What you should do: Copy each line of the records that contains the word "Beautiful".

━━ Exercise inputs ━━

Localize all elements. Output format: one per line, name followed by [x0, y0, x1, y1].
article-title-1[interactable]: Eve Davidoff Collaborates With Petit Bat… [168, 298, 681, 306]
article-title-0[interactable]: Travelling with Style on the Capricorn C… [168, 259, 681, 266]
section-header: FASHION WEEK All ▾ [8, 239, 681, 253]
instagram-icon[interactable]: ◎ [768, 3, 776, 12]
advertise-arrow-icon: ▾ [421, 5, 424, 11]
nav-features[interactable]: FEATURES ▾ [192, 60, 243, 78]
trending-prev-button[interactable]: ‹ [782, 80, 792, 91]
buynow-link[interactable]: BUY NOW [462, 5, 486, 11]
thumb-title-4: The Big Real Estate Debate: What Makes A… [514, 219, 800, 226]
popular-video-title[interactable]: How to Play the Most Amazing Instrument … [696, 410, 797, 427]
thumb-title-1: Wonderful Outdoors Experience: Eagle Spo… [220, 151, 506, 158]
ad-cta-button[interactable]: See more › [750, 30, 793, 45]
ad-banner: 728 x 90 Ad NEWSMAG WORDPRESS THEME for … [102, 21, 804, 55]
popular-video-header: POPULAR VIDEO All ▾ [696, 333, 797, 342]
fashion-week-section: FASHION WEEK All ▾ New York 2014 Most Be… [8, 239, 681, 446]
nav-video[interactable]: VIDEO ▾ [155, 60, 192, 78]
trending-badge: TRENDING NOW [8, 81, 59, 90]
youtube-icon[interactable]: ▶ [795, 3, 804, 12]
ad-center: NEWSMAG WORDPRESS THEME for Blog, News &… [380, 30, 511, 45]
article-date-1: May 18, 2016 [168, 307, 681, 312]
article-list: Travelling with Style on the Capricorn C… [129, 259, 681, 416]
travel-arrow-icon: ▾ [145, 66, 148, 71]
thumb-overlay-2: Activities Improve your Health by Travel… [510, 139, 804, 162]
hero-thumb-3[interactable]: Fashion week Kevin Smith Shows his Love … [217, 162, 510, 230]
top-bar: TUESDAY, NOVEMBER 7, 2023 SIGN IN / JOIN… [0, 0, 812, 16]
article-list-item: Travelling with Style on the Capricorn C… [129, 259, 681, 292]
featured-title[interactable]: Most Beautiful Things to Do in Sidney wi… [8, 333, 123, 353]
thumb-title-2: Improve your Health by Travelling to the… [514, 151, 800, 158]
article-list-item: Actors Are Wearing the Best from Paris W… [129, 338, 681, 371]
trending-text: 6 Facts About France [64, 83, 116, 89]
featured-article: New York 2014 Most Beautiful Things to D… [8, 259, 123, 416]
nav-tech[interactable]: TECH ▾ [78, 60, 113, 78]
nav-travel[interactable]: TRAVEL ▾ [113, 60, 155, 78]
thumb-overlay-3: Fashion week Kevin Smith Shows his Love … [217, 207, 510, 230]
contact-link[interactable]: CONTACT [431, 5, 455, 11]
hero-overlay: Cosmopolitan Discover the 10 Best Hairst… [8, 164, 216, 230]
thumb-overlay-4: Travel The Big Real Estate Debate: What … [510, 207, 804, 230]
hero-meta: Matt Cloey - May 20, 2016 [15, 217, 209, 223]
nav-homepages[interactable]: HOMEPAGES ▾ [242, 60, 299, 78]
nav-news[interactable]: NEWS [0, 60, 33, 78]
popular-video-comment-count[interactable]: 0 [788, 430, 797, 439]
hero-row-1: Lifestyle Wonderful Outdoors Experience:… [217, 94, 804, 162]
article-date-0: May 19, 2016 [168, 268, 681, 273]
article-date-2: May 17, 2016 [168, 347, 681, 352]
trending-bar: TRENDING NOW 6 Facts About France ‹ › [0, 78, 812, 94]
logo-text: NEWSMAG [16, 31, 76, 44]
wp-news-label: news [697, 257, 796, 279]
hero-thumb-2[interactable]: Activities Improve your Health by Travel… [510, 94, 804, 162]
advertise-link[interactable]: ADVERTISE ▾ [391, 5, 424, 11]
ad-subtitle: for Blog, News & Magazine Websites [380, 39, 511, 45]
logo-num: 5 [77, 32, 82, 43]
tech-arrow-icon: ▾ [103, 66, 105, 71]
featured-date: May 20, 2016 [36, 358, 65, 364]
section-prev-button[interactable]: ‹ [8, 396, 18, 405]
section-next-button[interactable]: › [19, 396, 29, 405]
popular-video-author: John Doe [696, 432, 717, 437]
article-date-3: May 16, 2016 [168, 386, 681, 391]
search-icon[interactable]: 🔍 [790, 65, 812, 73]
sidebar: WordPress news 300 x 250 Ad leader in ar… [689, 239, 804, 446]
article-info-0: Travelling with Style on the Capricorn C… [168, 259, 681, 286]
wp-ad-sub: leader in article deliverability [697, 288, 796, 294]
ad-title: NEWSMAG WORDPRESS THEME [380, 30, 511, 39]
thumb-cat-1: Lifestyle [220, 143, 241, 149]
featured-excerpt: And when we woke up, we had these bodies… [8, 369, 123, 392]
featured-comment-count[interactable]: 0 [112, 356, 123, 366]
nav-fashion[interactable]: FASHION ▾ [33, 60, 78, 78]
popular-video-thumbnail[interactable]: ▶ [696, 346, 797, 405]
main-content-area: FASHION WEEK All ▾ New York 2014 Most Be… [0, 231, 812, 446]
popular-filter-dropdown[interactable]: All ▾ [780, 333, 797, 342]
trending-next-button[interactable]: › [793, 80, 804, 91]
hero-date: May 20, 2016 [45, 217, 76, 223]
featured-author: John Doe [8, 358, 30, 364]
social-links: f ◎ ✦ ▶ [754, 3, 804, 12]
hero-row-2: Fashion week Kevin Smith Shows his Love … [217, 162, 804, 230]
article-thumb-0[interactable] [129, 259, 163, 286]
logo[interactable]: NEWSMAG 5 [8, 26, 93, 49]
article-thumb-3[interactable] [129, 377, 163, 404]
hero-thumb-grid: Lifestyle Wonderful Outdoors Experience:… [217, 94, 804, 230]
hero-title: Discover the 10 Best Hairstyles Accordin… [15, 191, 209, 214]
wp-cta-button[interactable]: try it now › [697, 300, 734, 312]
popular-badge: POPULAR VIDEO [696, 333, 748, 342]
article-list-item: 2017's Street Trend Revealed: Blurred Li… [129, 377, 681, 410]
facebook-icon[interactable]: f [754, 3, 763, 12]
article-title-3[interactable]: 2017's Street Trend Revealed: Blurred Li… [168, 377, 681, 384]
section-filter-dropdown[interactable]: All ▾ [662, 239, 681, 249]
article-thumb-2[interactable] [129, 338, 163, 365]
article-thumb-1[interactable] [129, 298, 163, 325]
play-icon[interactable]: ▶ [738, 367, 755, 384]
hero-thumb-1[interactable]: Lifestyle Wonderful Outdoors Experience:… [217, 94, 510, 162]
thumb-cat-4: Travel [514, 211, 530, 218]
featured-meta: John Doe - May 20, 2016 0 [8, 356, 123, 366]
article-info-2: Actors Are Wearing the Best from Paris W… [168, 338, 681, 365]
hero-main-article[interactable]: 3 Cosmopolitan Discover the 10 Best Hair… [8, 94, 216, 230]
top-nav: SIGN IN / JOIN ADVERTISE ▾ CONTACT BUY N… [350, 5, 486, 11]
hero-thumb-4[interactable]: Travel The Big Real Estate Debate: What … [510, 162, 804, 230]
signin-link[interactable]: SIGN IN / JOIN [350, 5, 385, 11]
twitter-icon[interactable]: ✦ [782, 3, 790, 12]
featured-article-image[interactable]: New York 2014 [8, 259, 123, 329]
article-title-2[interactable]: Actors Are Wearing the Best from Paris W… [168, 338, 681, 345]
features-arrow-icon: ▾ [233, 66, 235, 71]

━━━

Exercise output:
featured-title[interactable]: Most Beautiful Things to Do in Sidney wi… [8, 333, 123, 353]
featured-article: New York 2014 Most Beautiful Things to D… [8, 259, 123, 416]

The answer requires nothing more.